When people are bitten by dogs, the resulting injuries can be severe. Dog bites can not only cause deep cuts or broken bones, but also infections, and perhaps even rabies. However, just because a person is bitten and injured by a dog does not automatically mean that the dog’s owner is liable.
Florida’s legislature has set out specific rules for when a dog owner is liable for damages caused by their pets, as well as steps they can take to limit their liability. Distinguished dog bite lawyers consult with clients to evaluate their cases. If the dog’s owner is liable, a Dunedin dog bite lawyer can fight for the fair compensation that clients deserve.
Dog Bite Laws in Florida
Many states have enacted what are known as “one bite laws.” Essentially, these laws allow dog owners to get away with one instance where their dog attacks a person. Florida has no such law. Florida Statute 767.04 states that a dog owner is strictly liable for any bite that occurs in public.
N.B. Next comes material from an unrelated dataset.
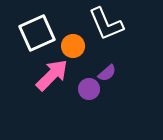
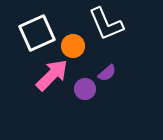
purple circle: moved 4 px left
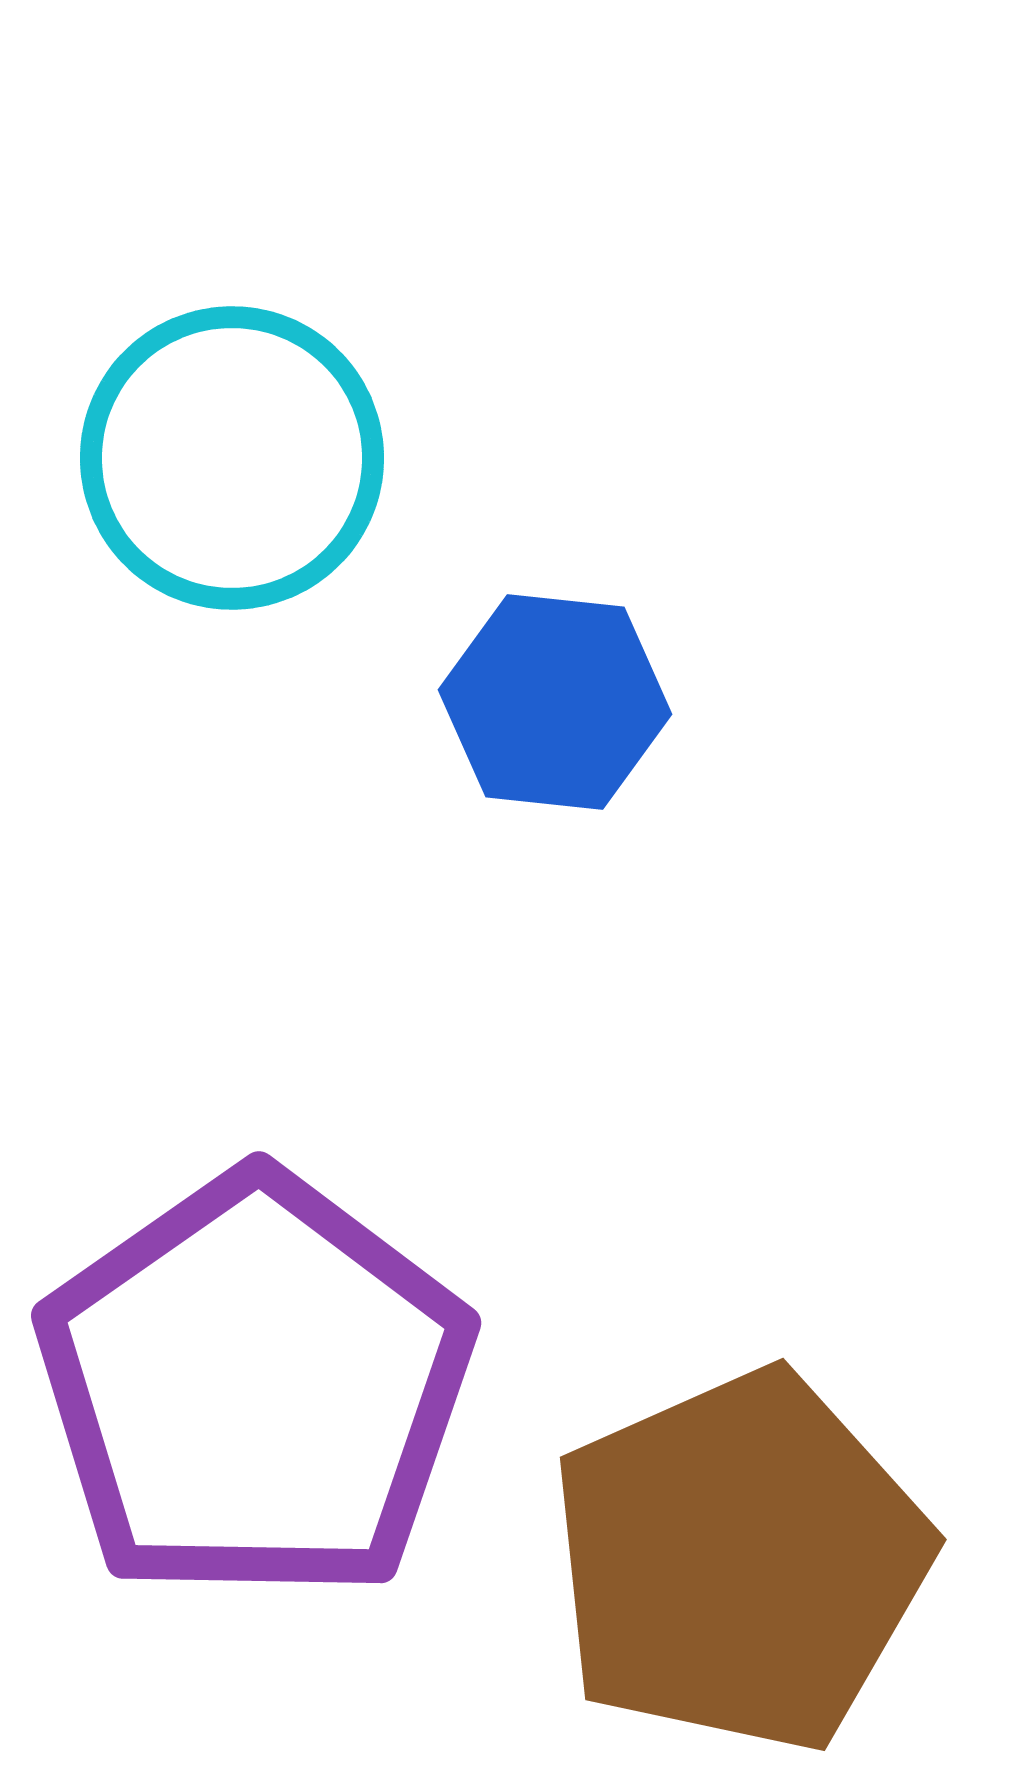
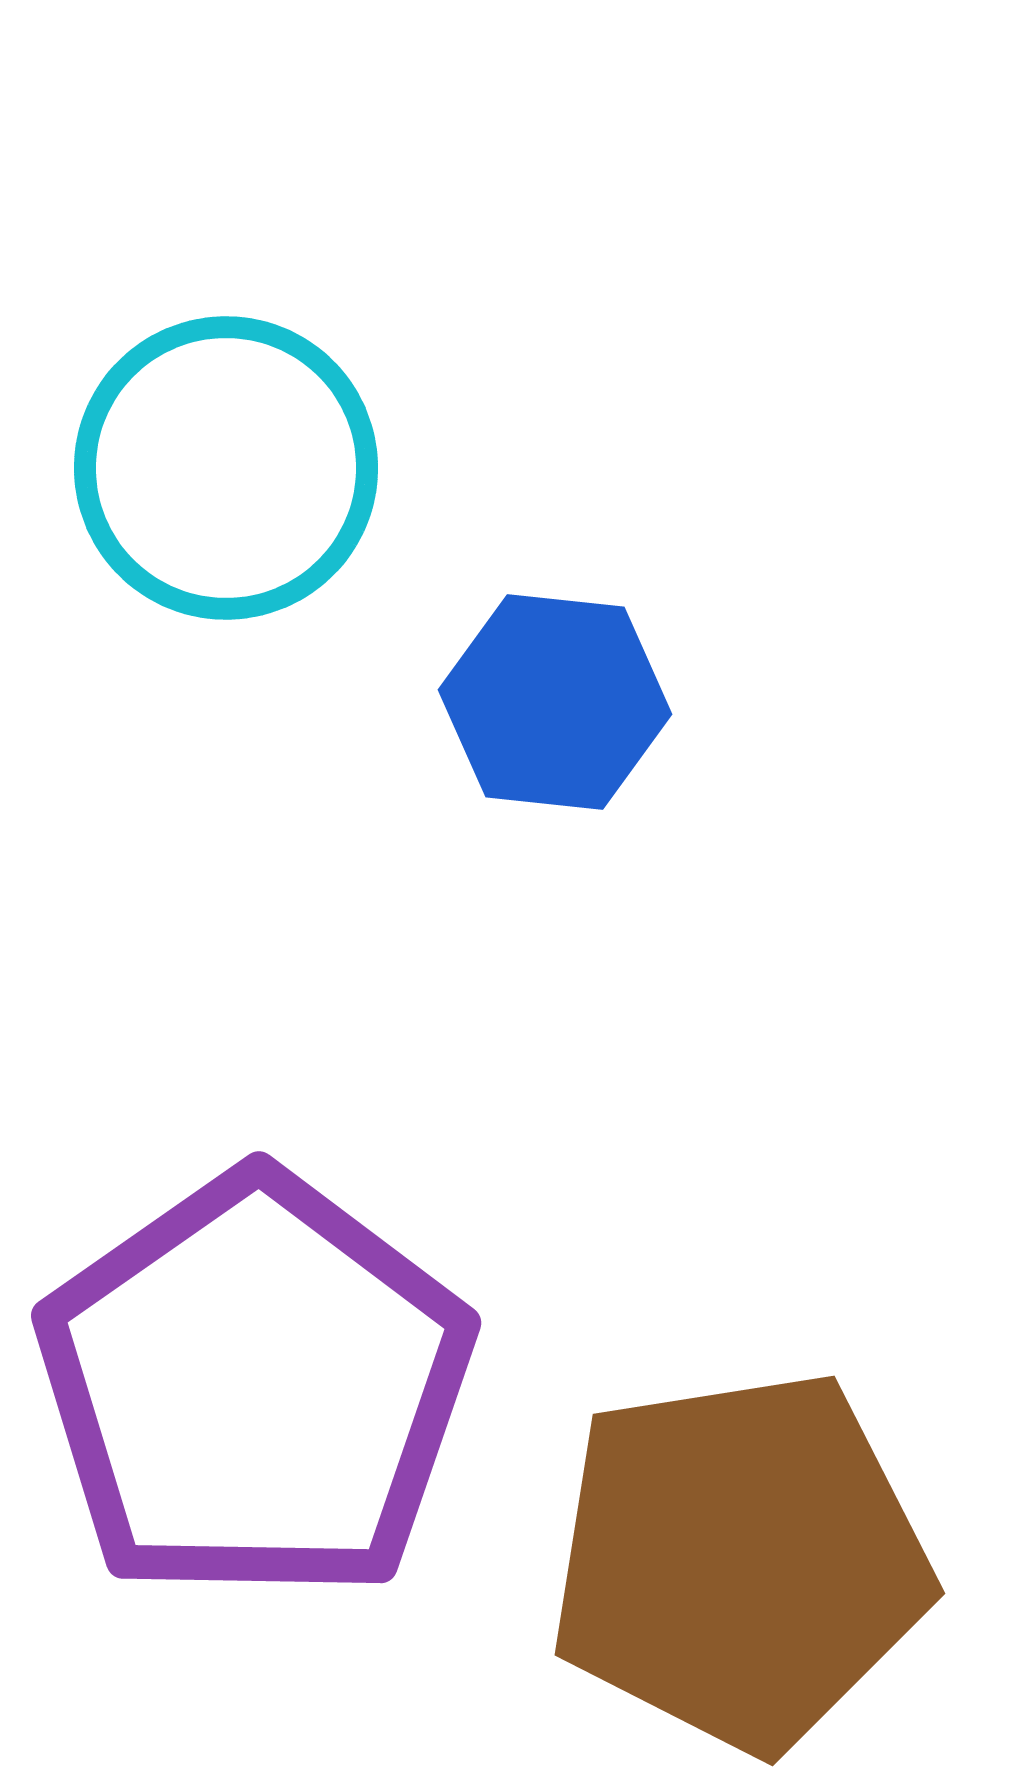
cyan circle: moved 6 px left, 10 px down
brown pentagon: rotated 15 degrees clockwise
Strict liability is a legal concept that places automatic responsibility on a person for damages that result from their actions.
Additionally, the owner is liable for all bites that occur on their property if the bitten person had a right to be on the land. The statute specifically states that the previous record of viciousness on the part of the dog is irrelevant to the case. There are several interesting nuances to this statute. For an owner to be liable to people bitten on private property, the bitten person cannot be a trespasser. In short, only people on official business, such as mailmen, meter readers, or people with express permission to be on the property, are protected.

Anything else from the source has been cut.